ToggleEvery ring, ding and ping we receive via technology is impacting how we learn and get work done. We’re both digitally distracted, and drowning in knowledge. It feels like we do not have the same time to think and to rationalise as before because technology is doing the thinking for us.
Algorithms mean that we no longer must figure out, for instance, how to get from here to there. As neuroscientist Mithu Storoni reminds us, it is faster and sometimes easier to ask an app if it is raining outside than it is to step outside. We no longer memorise phone numbers the way many of us did before. We are so reliant on technology that we outsource our memory to an external drive.
American brain coach Jim Kwik refers to this as digital dementia and an overall mental apocalypse, while others speak of the attention economy. Both raise important questions about whether technology is a tool used by humans, or if humans have become the tool that technology is using. Former Google design ethicist Tristan Harris came up with the phrase: if you’re not paying for the product, you are the product. If you are not paying for the technology you are using, the technology might be using you.

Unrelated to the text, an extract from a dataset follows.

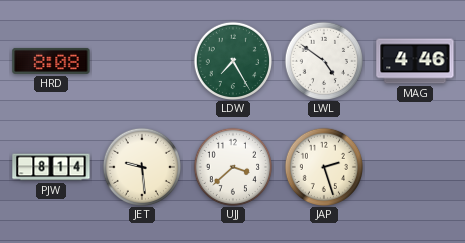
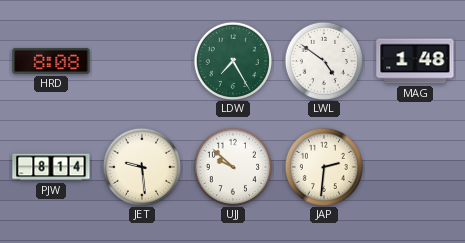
MAG: 4:46 -> 1:48
UJJ: 3:38 -> 9:52
JAP: 2:27 -> 2:31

Technological advances and work
Technological advances are counter to rhythmic time, which is the overall pace of life set out by nature’s cycles that cannot be altered by humans. Research carried out by HR company HRLocker in 2021 showed that over half of full-time workers in Ireland are experiencing burnout. In 2022, research from Workhuman found that three in 10 employees in Ireland reported being burnt out "very often" or "always", while twice that number said they experienced stress "a lot" during the previous day.
Technology and the pursuit of productivity raises questions about the pace of knowledge work, which means work that adds value to knowledge using the human brain. Prof Cal Newport playfully suggests you are a knowledge worker if you get annoyed with how much time you spend with emails or if you have mixed feelings about Zoom.

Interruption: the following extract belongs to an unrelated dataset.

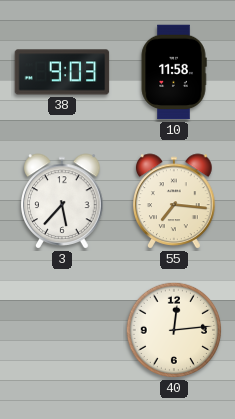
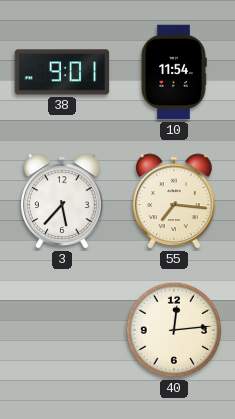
38: 9:03 -> 9:01
10: 11:58 -> 11:54
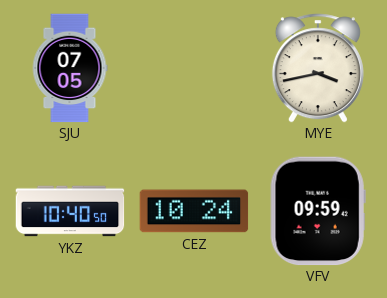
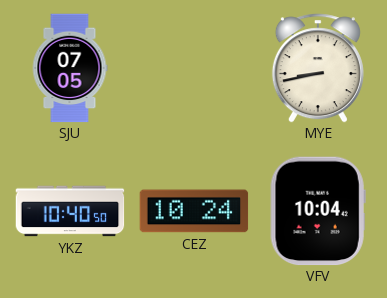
MYE: 3:43 -> 8:43
VFV: 09:59 -> 10:04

Digital tools such as email, Zoom and smartphones have increased the amount of work we do and where we do it. Workers are left fighting an internal battle of where professional and personal lives begin and end that is exhausting. Digital tools have also expanded the amount of time we spend talking about work.
Newport notes that this has allowed work to become more performative. When it is difficult to physically measure outputs, as it is with knowledge work, then activity and being busy become substitutions for productivity measurement. Visible activity is how productivity is demonstrated.

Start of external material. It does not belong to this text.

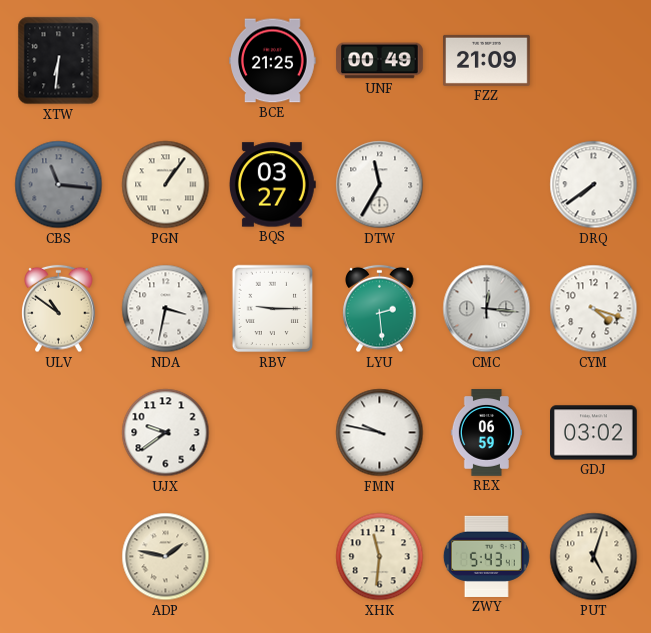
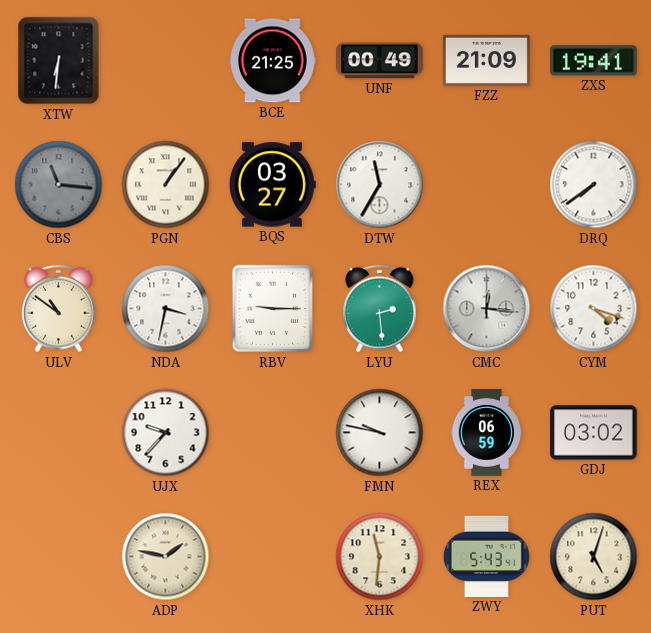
ZXS: none -> 19:41
UJX: 9:39 -> 9:37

The speed of activity is important too. This notion of productivity, or what Newport calls pseudo-productivity, is the core problem with knowledge work. The human mind is not designed to work at a steady intensity all year round.
Storoni also notes this when describing power law patterns. She describes these power laws as our innate patterns of work and rest; a blueprint that compels us to work and behave in bursts. These patterns are aligned with rhythmic patterns. Marie Curie, Charles Darwin, Albert Einstein and Sigmund Freud worked in rhythmic bursts with power law undertones.
3 useful tips for the workplace
Newport advocates for slow productivity in his books Digital Minimalism and Slow Productivity and suggests three areas to address to achieve this which can be applied to different people in different workplaces, using adaptations if necessary. These three steps, Newport promises, will make your day drastically better.
Do fewer things
Most of us have so much on our plate that it works against creativity and criticality. When we do fewer things, it creates breathing room and facilitates reflection, quality and pace. Paul Jarvis, in his book Company of One, offers similar advice for success in the workplace. Instead of scaling up, he recommends going deeper into your current work. This allows you to work less and produce more at a higher quality.
Work at a natural pace
Create downcycles that mimic innate power law patterns. Strive to make one day a week quieter than the others by not scheduling meetings for that day. Once a quarter, consider taking the afternoon off, if this is an option. If you use social media professionally, Newport recommends using it like a professional. Access it through a browser on your computer and have a schedule for when you use it.
Focus on quality
Allow good enough to win out over perfectionism. Constraints such as time facilitate this. Make something as good as it can be within a certain amount of time.